# I need help getting a Master XY 300p vinyl cutter up and running



## justing30 (Sep 25, 2008)

I am new to the vinyl cutting world and i purchased a used Master XY 300p cutter. I need help in setting this up and getting it to work. I purchased a RS232-C Serial cable because i believe it uses this special kind of serial cable. I have downloaded trial versions of CorelDraw x5 and Winpcsign. I cant get either of them to take the command from my cutter. I checked and it shows my com port 1 is good to go. Any suggestions on what to do to get this working? Im only trying to cut vinyl letter for the windows of my store and truck.

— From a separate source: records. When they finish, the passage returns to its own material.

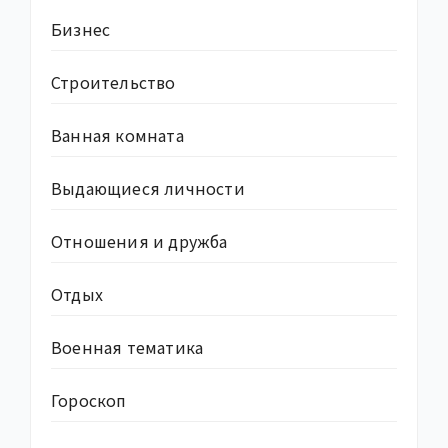
Бизнес
Строительство
Ванная комната
Выдающиеся личности
Отношения и дружба
Отдых
Военная тематика
Гороскоп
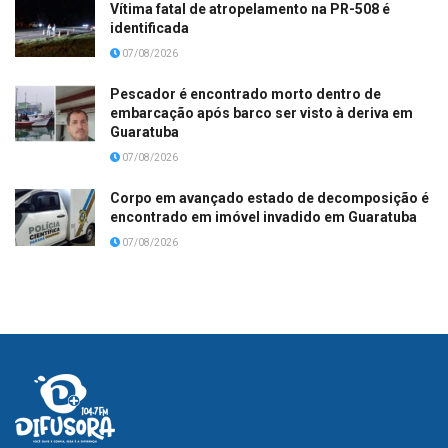
Vítima fatal de atropelamento na PR-508 é
identificada
07/08/2026
Pescador é encontrado morto dentro de
embarcação após barco ser visto à deriva em
Guaratuba
07/08/2026
Corpo em avançado estado de decomposição é
encontrado em imóvel invadido em Guaratuba
07/08/2026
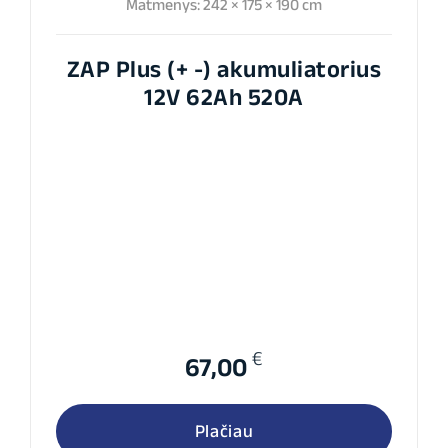
Matmenys: 242 × 175 × 190 cm
ZAP Plus (+ -) akumuliatorius
12V 62Ah 520A
€
67,00
Plačiau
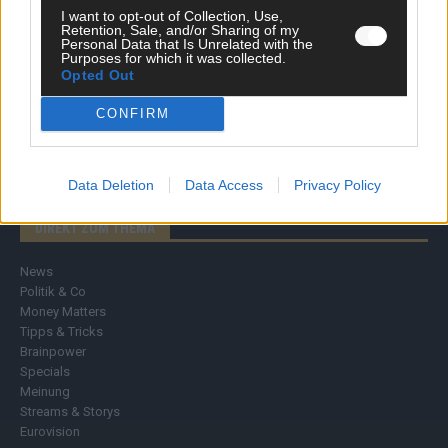
I want to opt-out of Collection, Use,
Retention, Sale, and/or Sharing of my
Personal Data that Is Unrelated with the
Purposes for which it was collected.
Opted Out
CONFIRM
Data Deletion
Data Access
Privacy Policy
DIREKT ZUM THEMA
News
Politik & Co
Money Matters
Tipps & Tricks
Brainpower
Specials
Meinung
Streams & Storys
Eurovision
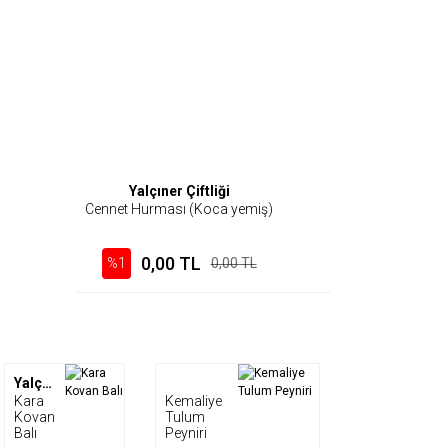
Yalçıner Çiftliği
Cennet Hurması (Koca yemiş)
0,00 TL
%1
0,00 TL
Yalçıner Çiftliği
Kara
Kemaliye
Kovan
Tulum
Balı
Peyniri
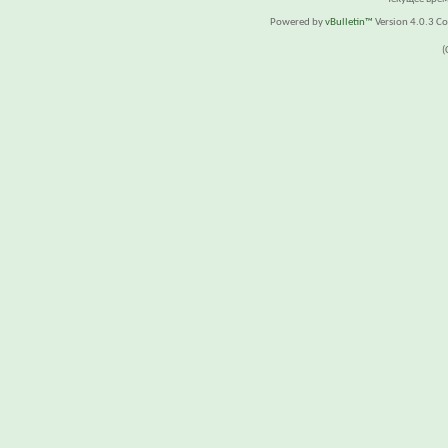
Powered by
vBulletin™
Version 4.0.3 Cop
(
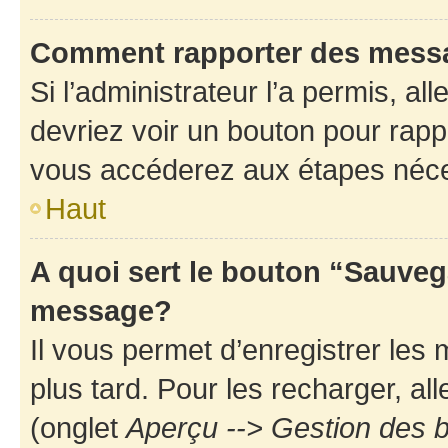
Comment rapporter des mess
Si l’administrateur l’a permis, a
devriez voir un bouton pour rapp
vous accéderez aux étapes néces
Haut
A quoi sert le bouton “Sauveg
message?
Il vous permet d’enregistrer les
plus tard. Pour les recharger, all
(onglet
Aperçu --> Gestion des b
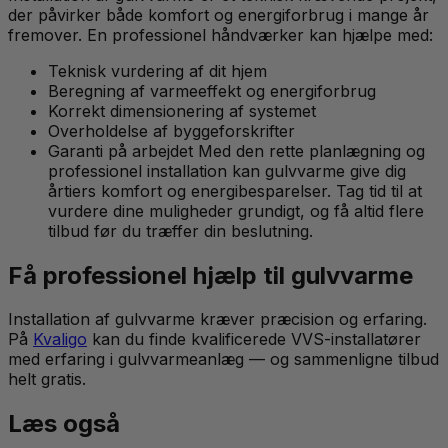
der påvirker både komfort og energiforbrug i mange år
fremover. En professionel håndværker kan hjælpe med:
Teknisk vurdering af dit hjem
Beregning af varmeeffekt og energiforbrug
Korrekt dimensionering af systemet
Overholdelse af byggeforskrifter
Garanti på arbejdet Med den rette planlægning og
professionel installation kan gulvvarme give dig
årtiers komfort og energibesparelser. Tag tid til at
vurdere dine muligheder grundigt, og få altid flere
tilbud før du træffer din beslutning.
Få professionel hjælp til gulvvarme
Installation af gulvvarme kræver præcision og erfaring.
På
Kvaligo
kan du finde kvalificerede VVS-installatører
med erfaring i gulvvarmeanlæg — og sammenligne tilbud
helt gratis.
Læs også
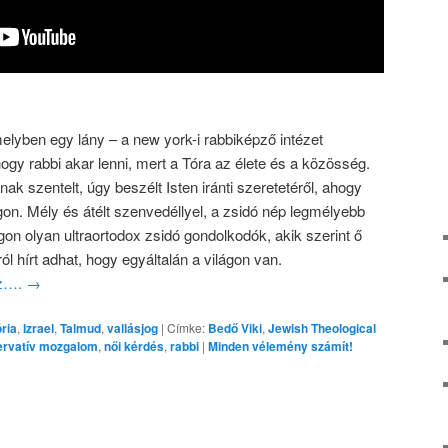
melyben egy lány – a new york-i rabbiképző intézet
 hogy rabbi akar lenni, mert a Tóra az élete és a közösség.
nak szentelt, úgy beszélt Isten iránti szeretetéről, ahogy
. Mély és átélt szenvedéllyel, a zsidó nép legmélyebb
gon olyan ultraortodox zsidó gondolkodók, akik szerint ő
ól hírt adhat, hogy egyáltalán a világon van.
oz….
→
ria
,
Izrael
,
Talmud
,
vallásjog
|
Címke:
Bedő Viki
,
Jewish Theological
ervatív mozgalom
,
női kérdés
,
rabbi
|
Minden vélemény számít!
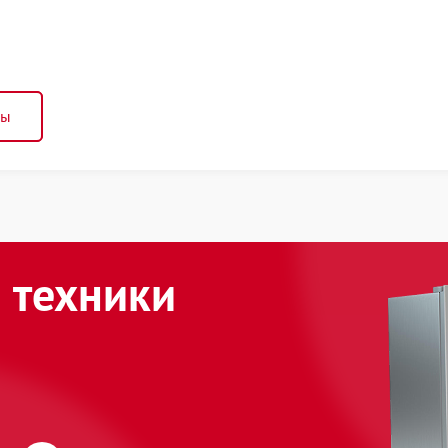
ны
 техники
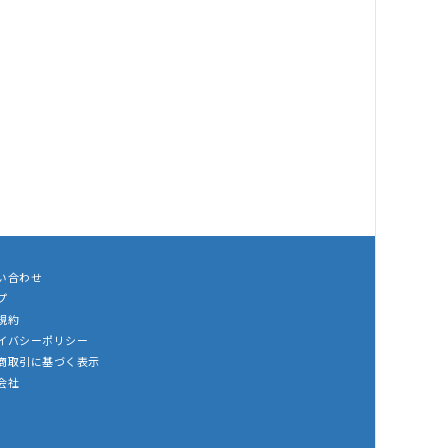
い合わせ
プ
規約
イバシーポリシー
商取引に基づく表示
会社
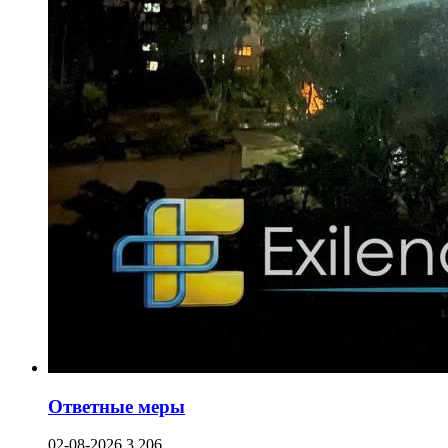
Ответные меры
02-08-2026
3 206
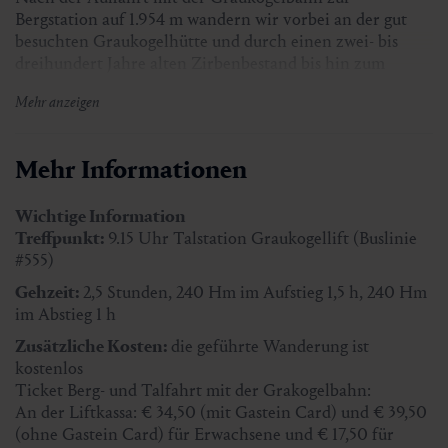
Bergstation auf 1.954 m wandern wir vorbei an der gut
besuchten Graukogelhütte und durch einen zwei- bis
dreihundert Jahre alten Zirbenbestand bis hin zum
glasklaren Palfnersee
, der am Fuß der Felsabstürze des
Mehr anzeigen
Feuersangs liegt.
Nach einer Rast am See geht‘s wieder zurück zur
Bergstation des Graukogelliftes. Auf der Fahrt ins Tal
Mehr Informationen
kann man noch einmal den atemberaubenden Blick in
das wunderschöne Gasteinertal genießen.
Wichtige Information
Treffpunkt:
9.15 Uhr Talstation Graukogellift (Buslinie
#555)
Treffpunkt:
9.15 Uhr Talstation Graukogellift (Buslinie
#555)
Gehzeit:
2,5 Stunden, 240 Hm im Aufstieg 1,5 h, 240 Hm
im Abstieg 1 h
Gehzeit:
2,5 Stunden, 240 Hm im Aufstieg 1,5 h, 240 Hm
im Abstieg 1 h
Zusätzliche Kosten:
die geführte Wanderung ist
kostenlos
Teilnehmerzahl:
mind. 2 Personen
Ticket Berg- und Talfahrt mit der Grakogelbahn:
Wanderführer:
Hannes Buchner
An der Liftkassa: € 34,50 (mit Gastein Card) und € 39,50
(ohne Gastein Card) für Erwachsene und € 17,50 für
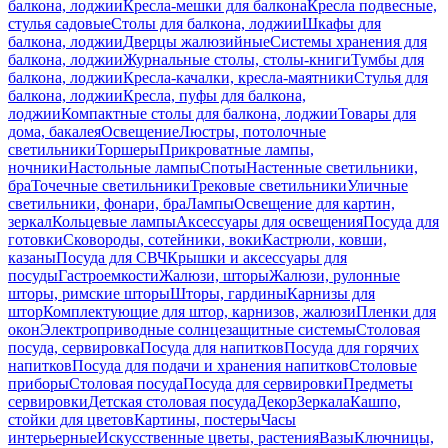
балкона, лоджии
Кресла-мешки для балкона
Кресла подвесные,
стулья садовые
Столы для балкона, лоджии
Шкафы для
балкона, лоджии
Дверцы жалюзийные
Системы хранения для
балкона, лоджии
Журнальные столы, столы-книги
Тумбы для
балкона, лоджии
Кресла-качалки, кресла-маятники
Стулья для
балкона, лоджии
Кресла, пуфы для балкона,
лоджии
Компактные столы для балкона, лоджии
Товары для
дома, бакалея
Освещение
Люстры, потолочные
светильники
Торшеры
Прикроватные лампы,
ночники
Настольные лампы
Споты
Настенные светильники,
бра
Точечные светильники
Трековые светильники
Уличные
светильники, фонари, бра
Лампы
Освещение для картин,
зеркал
Кольцевые лампы
Аксессуары для освещения
Посуда для
готовки
Сковороды, сотейники, воки
Кастрюли, ковши,
казаны
Посуда для СВЧ
Крышки и аксессуары для
посуды
Гастроемкости
Жалюзи, шторы
Жалюзи, рулонные
шторы, римские шторы
Шторы, гардины
Карнизы для
штор
Комплектующие для штор, карнизов, жалюзи
Пленки для
окон
Электроприводные солнцезащитные системы
Столовая
посуда, сервировка
Посуда для напитков
Посуда для горячих
напитков
Посуда для подачи и хранения напитков
Столовые
приборы
Столовая посуда
Посуда для сервировки
Предметы
сервировки
Детская столовая посуда
Декор
Зеркала
Кашпо,
стойки для цветов
Картины, постеры
Часы
интерьерные
Искусственные цветы, растения
Вазы
Ключницы,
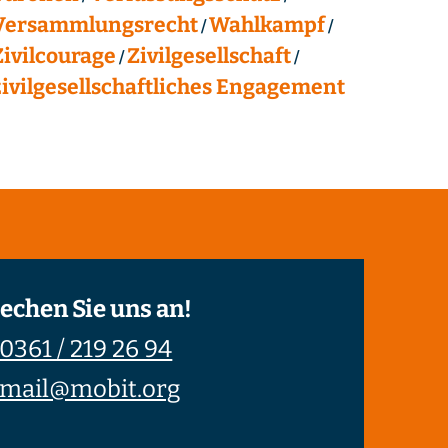
Versammlungsrecht
Wahlkampf
Zivilcourage
Zivilgesellschaft
zivilgesellschaftliches Engagement
echen Sie uns an!
0361 / 219 26 94
mail@mobit.org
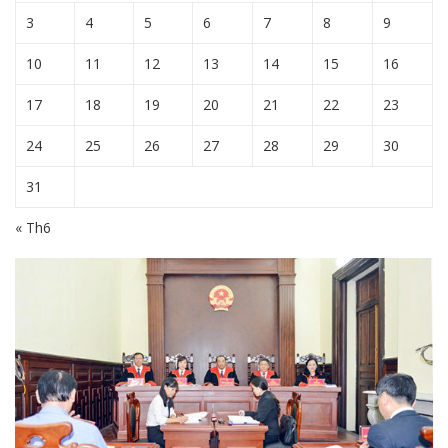
3
4
5
6
7
8
9
10
11
12
13
14
15
16
17
18
19
20
21
22
23
24
25
26
27
28
29
30
31
« Th6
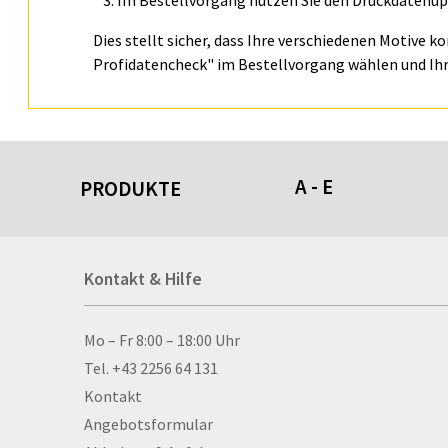
Im Bestellvorgang nutzen Sie den Druckdatenupl
Dies stellt sicher, dass Ihre verschiedenen Motive k
Profidatencheck" im Bestellvorgang wählen und Ihr
A - E
PRODUKTE
Acrylschilder
Kontakt & Hilfe
Anti-Stressbälle
Allwetterplakate
Aluminium-Verbundpl
Kontakt & Hilfe
Mo – Fr 8:00 – 18:00 Uhr
Alu­mi­ni­um-Tex­til­spa
Tel. +43 2256 64 131
men
Kontakt
Aufkleber
Angebotsformular
Auszeichnungen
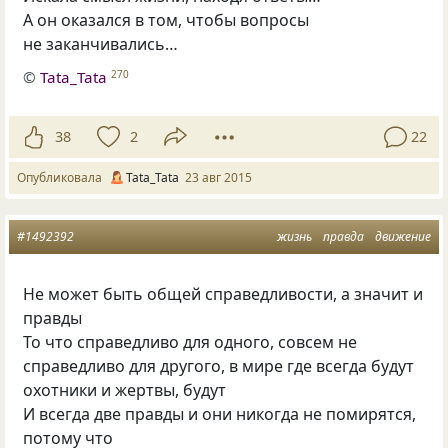
А он оказался в том, чтобы вопросы
не заканчивались…
©
Tata_Tata
270
38
2
22
Опубликовала
Tata_Tata
23 авг 2015
#1492392
жизнь
правда
движение
Не может быть общей справедливости, а значит и
правды
То что справедливо для одного, совсем не
справедливо для другого, в мире где всегда будут
охотники и жертвы, будут
И всегда две правды и они никогда не помирятся,
потому что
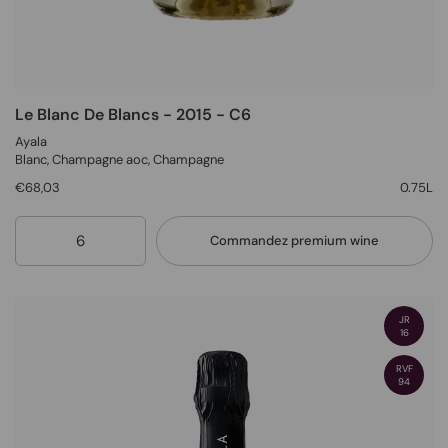
Le Blanc De Blancs - 2015 - C6
Ayala
Blanc
, Champagne aoc,
Champagne
€68,03
0.75L
Quantité
Commandez premium wine
JR
16
RVF
94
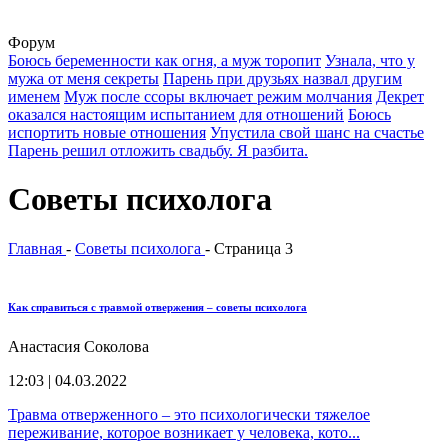
Форум
Боюсь беременности как огня, а муж торопит
Узнала, что у
мужа от меня секреты
Парень при друзьях назвал другим
именем
Муж после ссоры включает режим молчания
Декрет
оказался настоящим испытанием для отношений
Боюсь
испортить новые отношения
Упустила свой шанс на счастье
Парень решил отложить свадьбу. Я разбита.
Советы психолога
Главная
-
Советы психолога
-
Страница 3
Как справиться с травмой отвержения – советы психолога
Анастасия Соколова
12:03 | 04.03.2022
Травма отверженного – это психологически тяжелое
переживание, которое возникает у человека, кото...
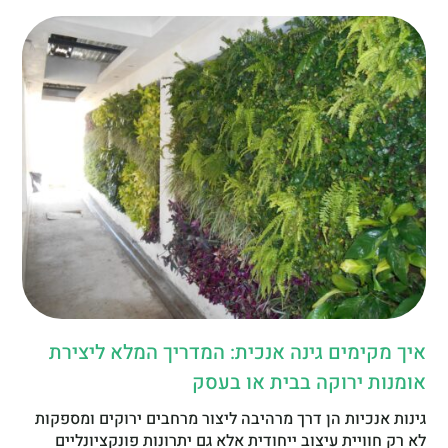
איך מקימים גינה אנכית: המדריך המלא ליצירת
אומנות ירוקה בבית או בעסק
גינות אנכיות הן דרך מרהיבה ליצור מרחבים ירוקים ומספקות
לא רק חוויית עיצוב ייחודית אלא גם יתרונות פונקציונליים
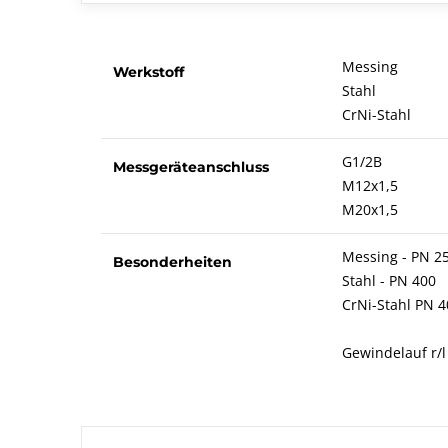
Messing
Werkstoff
Stahl
CrNi-Stahl
G1/2B
Messgeräteanschluss
M12x1,5
M20x1,5
Messing - PN 2
Besonderheiten
Stahl - PN 400
CrNi-Stahl PN 4
Gewindelauf r/l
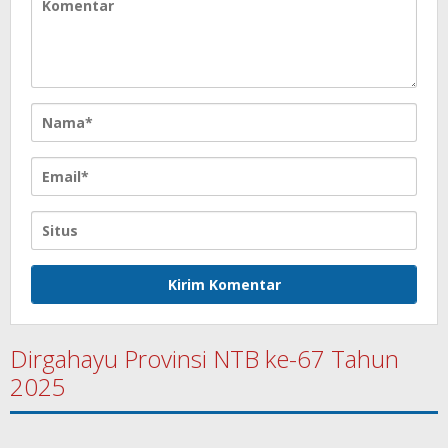
Dirgahayu Provinsi NTB ke-67 Tahun
2025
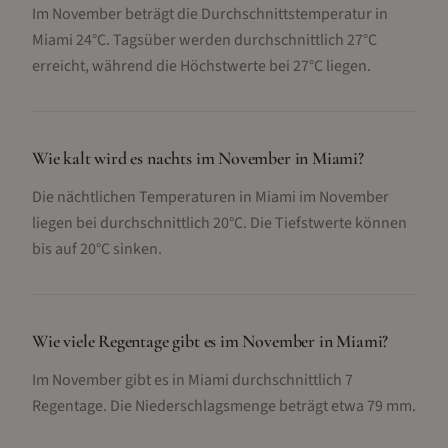
Im November beträgt die Durchschnittstemperatur in
Miami 24°C. Tagsüber werden durchschnittlich 27°C
erreicht, während die Höchstwerte bei 27°C liegen.
Wie kalt wird es nachts im November in Miami?
Die nächtlichen Temperaturen in Miami im November
liegen bei durchschnittlich 20°C. Die Tiefstwerte können
bis auf 20°C sinken.
Wie viele Regentage gibt es im November in Miami?
Im November gibt es in Miami durchschnittlich 7
Regentage. Die Niederschlagsmenge beträgt etwa 79 mm.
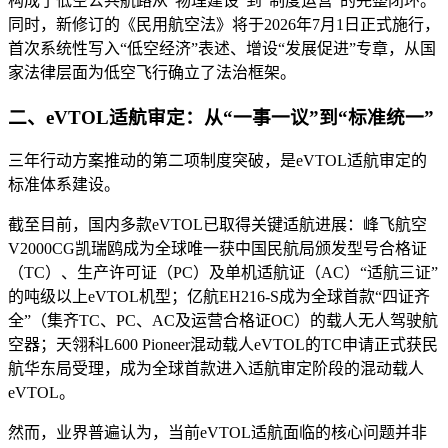
构成了低空公共航路从“物理建设”到“制度运营”的完整闭环。
同时，新修订的《民用航空法》将于2026年7月1日正式施行，
首次系统性写入“低空经济”表述、增设“发展促进”专章，从国
家法律层面为低空飞行确立了法治框架。
二、eVTOL适航审定：从“一事一议”到“标准统一”
三年行动方案推动的第二项制度突破，是eVTOL适航审定的
标准体系建设。
截至目前，国内多款eVTOL已取得关键适航进展：峰飞航空
V2000CG凯瑞鸥成为全球唯一获中国民航局颁发型号合格证
（TC）、生产许可证（PC）及单机适航证（AC）“适航三证”
的吨级以上eVTOL机型；亿航EH216-S成为全球首款“四证齐
全”（集齐TC、PC、AC及运营合格证OC）的载人无人驾驶航
空器；天翎科L600 Pioneer混动载人eVTOL的TC申请正式获民
航华东局受理，成为全球首款进入适航审定阶段的混动载人
eVTOL。
然而，业界普遍认为，当前eVTOL适航面临的核心问题并非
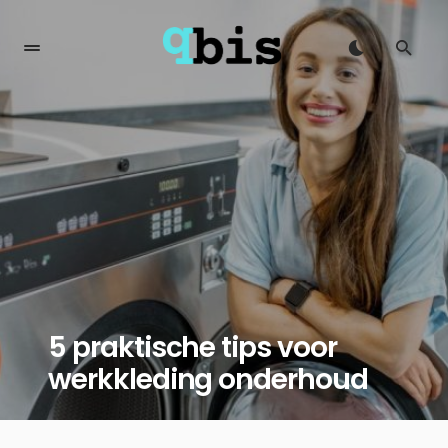
5 praktische tips voor
werkkleding onderhoud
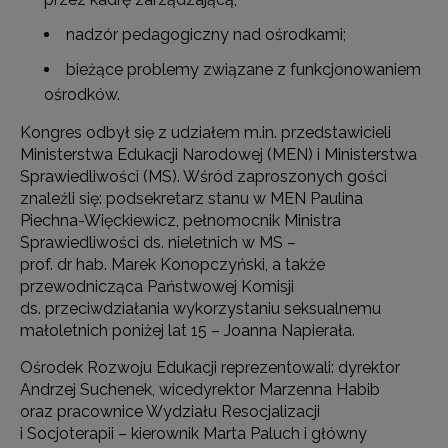
nadzór pedagogiczny nad ośrodkami;
bieżące problemy związane z funkcjonowaniem
ośrodków.
Kongres odbył się z udziałem m.in. przedstawicieli
Ministerstwa Edukacji Narodowej (MEN) i Ministerstwa
Sprawiedliwości (MS). Wśród zaproszonych gości
znaleźli się: podsekretarz stanu w MEN Paulina
Piechna-Więckiewicz, pełnomocnik Ministra
Sprawiedliwości ds. nieletnich w MS –
prof. dr hab. Marek Konopczyński, a także
przewodnicząca Państwowej Komisji
ds. przeciwdziałania wykorzystaniu seksualnemu
małoletnich poniżej lat 15 – Joanna Napierała.
Ośrodek Rozwoju Edukacji reprezentowali: dyrektor
Andrzej Suchenek, wicedyrektor Marzenna Habib
oraz pracownice Wydziału Resocjalizacji
i Socjoterapii – kierownik Marta Paluch i główny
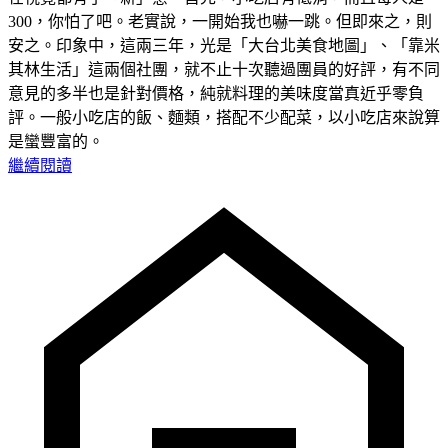
300，你怕了吧。老實說，一開始我也嚇一跳。但即來之，則
安之。印象中，這兩三年，光是「大台北美食地圖」、「靠米
其林生活」這兩個社團，就不止十次聽過團員的好評，有不同
意見的多半也是針對價格，純就料理的美味度當真近乎零負
評。一般小吃店的飯、麵類，搭配不少配菜，以小吃店來說算
是蠻豐富的。
繼續閱讀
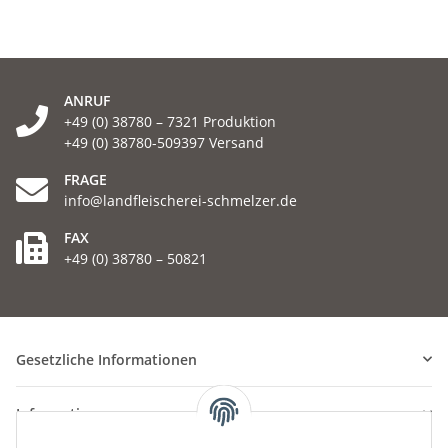
ANRUF
+49 (0) 38780 – 7321 Produktion
+49 (0) 38780-509397 Versand
FRAGE
info@landfleischerei-schmelzer.de
FAX
+49 (0) 38780 – 50821
Gesetzliche Informationen
Informationen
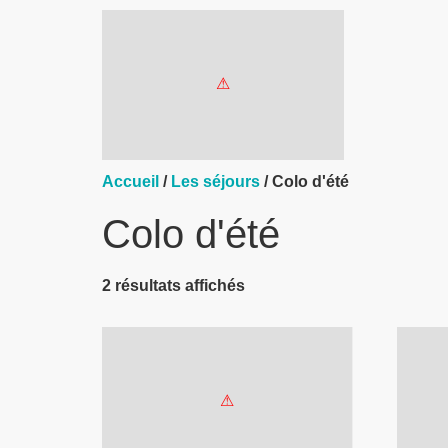
Accueil
/
Les séjours
/ Colo d'été
Colo d'été
2 résultats affichés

Thanks in advance for all the help.


----------



## Rodney (Nov 3, 2004)

Does it have a USB port?


----------



## justing30 (Sep 25, 2008)

The cutter doesn't just my computer. I also purchased a serial to USB adapter and that didn't help. I called the maker of the cutter also and the guy barely speaks english and wants my credit card number before he will help so I don't trust that. I just need a way to get this going. Thanks


----------



## MsHutch (Jul 19, 2008)

Did you install the driver for the cutter? Also, did you receive any other software with the cutter? I have a Master cutter as well and had a hard time getting it to work with corel draw. I finally ended up using the flexistarter program that came with it.


----------



## Red Fox (Sep 12, 2010)

I had problems with corel and my Roland cutter. I bought a OEM version of Corel 4 and it was lacking some component the cutter needed. I ended up gettting a different version of corel that had the additional software component.


----------